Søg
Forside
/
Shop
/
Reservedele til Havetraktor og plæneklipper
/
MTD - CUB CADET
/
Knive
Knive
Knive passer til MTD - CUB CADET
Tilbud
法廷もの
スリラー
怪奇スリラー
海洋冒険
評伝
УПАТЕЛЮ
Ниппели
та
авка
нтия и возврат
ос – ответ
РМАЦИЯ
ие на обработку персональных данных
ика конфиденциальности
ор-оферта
==
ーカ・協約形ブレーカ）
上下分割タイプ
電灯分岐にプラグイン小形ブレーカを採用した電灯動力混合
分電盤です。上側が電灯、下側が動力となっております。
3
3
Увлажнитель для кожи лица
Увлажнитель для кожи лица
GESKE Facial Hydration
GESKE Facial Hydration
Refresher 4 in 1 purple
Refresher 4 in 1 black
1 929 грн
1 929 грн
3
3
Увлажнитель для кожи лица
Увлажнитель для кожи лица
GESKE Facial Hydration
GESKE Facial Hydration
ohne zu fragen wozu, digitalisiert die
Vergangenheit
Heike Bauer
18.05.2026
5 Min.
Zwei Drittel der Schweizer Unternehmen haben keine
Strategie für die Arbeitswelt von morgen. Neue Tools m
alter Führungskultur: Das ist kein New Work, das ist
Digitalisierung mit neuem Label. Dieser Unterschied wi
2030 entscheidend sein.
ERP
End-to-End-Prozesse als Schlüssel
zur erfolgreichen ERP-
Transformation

EXERCISE BRIEF: The expected output is each line of the records above that includes the word "CADET".

ANSWER TO THIS EXERCISE:
MTD - CUB CADET
Knive passer til MTD - CUB CADET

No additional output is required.